Isn't squashfs readonly ?
2 seconds - I guess you have the filesystem already loaded into the ram.
I have around 3 seconds here, if the files are cached.
But still over 60 seconds after boot or unmounting /usr/portage and mounting again.
The log is also growing after each sync, so I'd think in 1 or 2 years it will take 60 minutes.
If there isn't something I could do..?

> 
> There are lots of optimizations that we can do to minimize the number of system
> calls.  For example, the current matching algorithm always accesses every
> version of a particular package in the tree.  We can optimize it so that
> guesses which versions it needs to access and doesn't access any more after
> it's found a match.
> 

I don't want to buffle anyone, portage is the best package system I know.
However, what has e.g. nano to do with gnome ?
# strace -e file emerge -vp nano 2> log
# grep gnome log | wc -l
395

If I had any clue about python I'd dive into it, but sadly I understand not so much if I look through the sources of emerge. (Besides "Have you mooed today"..lol)

Comment 14 Zac Medico gentoo-dev 2007-03-24 04:36:29 UTC
(In reply to comment #13)
> Isn't squashfs readonly ?

Unionfs can be used to make copy-on-write branch:
http://gentoo-wiki.com/HOWTO_VERY_small_Portage_Tree_with_SquashFS_and_UnionFS

> 2 seconds - I guess you have the filesystem already loaded into the ram.
> I have around 3 seconds here, if the files are cached.
> But still over 60 seconds after boot or unmounting /usr/portage and mounting
> again.

For testing purposes:
echo 3 > /proc/sys/vm/drop_caches

> The log is also growing after each sync, so I'd think in 1 or 2 years it will
> take 60 minutes.

In the future we may distribute the tree in a different format in order to improve efficiency.  More advanced filesystems are another way (squashfs is pretty optimal, but something that's writable would be nicer).

> I don't want to buffle anyone, portage is the best package system I know.
> However, what has e.g. nano to do with gnome ?

Technically, dependency calculations need to account for interactions between all installed packages (to avoid conflicts).
Comment 15 Michael Scondo 2007-03-25 01:43:01 UTC
> > I don't want to buffle anyone, portage is the best package system I know.
> > However, what has e.g. nano to do with gnome ?
> 
> Technically, dependency calculations need to account for interactions between
> all installed packages (to avoid conflicts).
> 

Thanks for your hints, I'll try squashfs.

But wouldn't it be possible to store all conflicts, dependencies, etc in one file or database ?
Dependencies are perhaps not needed to be stored separate, but conflicts could be looked up quite fast (if the possible conflicts would be stored in a senseful way).

As I said before, I'd love to do some work on this - If I'd knew python, on the other side, python doesn't seem to me being so hard to learn (I already know some languages).

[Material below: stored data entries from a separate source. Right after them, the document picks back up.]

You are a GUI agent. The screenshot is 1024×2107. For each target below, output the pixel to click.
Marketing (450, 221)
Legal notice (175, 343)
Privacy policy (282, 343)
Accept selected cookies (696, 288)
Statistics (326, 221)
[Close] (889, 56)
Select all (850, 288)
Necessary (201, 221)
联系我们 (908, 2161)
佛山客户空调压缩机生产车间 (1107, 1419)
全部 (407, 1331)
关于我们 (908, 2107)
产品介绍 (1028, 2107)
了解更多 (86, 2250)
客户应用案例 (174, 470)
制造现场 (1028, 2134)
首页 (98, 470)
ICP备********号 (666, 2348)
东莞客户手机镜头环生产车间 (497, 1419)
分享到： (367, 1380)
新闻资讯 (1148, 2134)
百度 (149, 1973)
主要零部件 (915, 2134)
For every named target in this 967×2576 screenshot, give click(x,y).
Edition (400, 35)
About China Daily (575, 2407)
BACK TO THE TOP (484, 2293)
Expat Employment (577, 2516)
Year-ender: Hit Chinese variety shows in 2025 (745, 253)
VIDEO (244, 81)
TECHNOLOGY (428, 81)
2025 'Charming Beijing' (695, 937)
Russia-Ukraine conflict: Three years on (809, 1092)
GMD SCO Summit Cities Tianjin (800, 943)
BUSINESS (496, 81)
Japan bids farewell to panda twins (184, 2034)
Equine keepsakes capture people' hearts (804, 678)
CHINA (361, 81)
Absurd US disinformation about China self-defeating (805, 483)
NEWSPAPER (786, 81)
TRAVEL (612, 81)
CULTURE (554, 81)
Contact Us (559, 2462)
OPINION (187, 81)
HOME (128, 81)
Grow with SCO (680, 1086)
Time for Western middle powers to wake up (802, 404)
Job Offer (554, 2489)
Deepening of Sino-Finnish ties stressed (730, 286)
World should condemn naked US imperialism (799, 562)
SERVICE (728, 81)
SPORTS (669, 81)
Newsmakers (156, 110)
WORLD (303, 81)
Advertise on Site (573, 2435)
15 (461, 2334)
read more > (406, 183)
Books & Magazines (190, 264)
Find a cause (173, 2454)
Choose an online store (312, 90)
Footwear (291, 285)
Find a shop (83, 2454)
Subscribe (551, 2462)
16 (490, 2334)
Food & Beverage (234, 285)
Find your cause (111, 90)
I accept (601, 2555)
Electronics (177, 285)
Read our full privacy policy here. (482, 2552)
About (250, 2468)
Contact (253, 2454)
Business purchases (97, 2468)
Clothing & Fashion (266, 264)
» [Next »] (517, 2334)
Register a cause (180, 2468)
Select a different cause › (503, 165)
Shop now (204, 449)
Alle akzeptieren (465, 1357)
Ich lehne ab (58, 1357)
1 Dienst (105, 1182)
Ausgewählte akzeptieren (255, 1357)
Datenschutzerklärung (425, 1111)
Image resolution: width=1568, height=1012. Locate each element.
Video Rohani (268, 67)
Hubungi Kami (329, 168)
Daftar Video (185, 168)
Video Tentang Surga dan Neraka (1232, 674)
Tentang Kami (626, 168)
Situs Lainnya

Could someone perhaps point me out where the checking is done, so I could take a look ?

I guess somewhere around line 4300 in portage.py, but the whole source of portage seems to me quite complex. A tip would be quite useful.

Comment 16 Zac Medico gentoo-dev 2007-03-25 02:47:18 UTC
(In reply to comment #15)
> But wouldn't it be possible to store all conflicts, dependencies, etc in one
> file or database ?

Yes, that's what the /var/cache/edb/vdb_{metadata,blockers}.pickle files do for installed packages.  For the portage tree, you can use the sqlite cache module:

http://gentoo-wiki.com/TIP_speed_up_portage_with_sqlite

If you use the metadate_overlay module together with a portage tree in squashfs, changing to the sqlite module probably won't provide any benefit since reading ${PORTDIR}/metadata/cache/ from squashfs is quite efficient.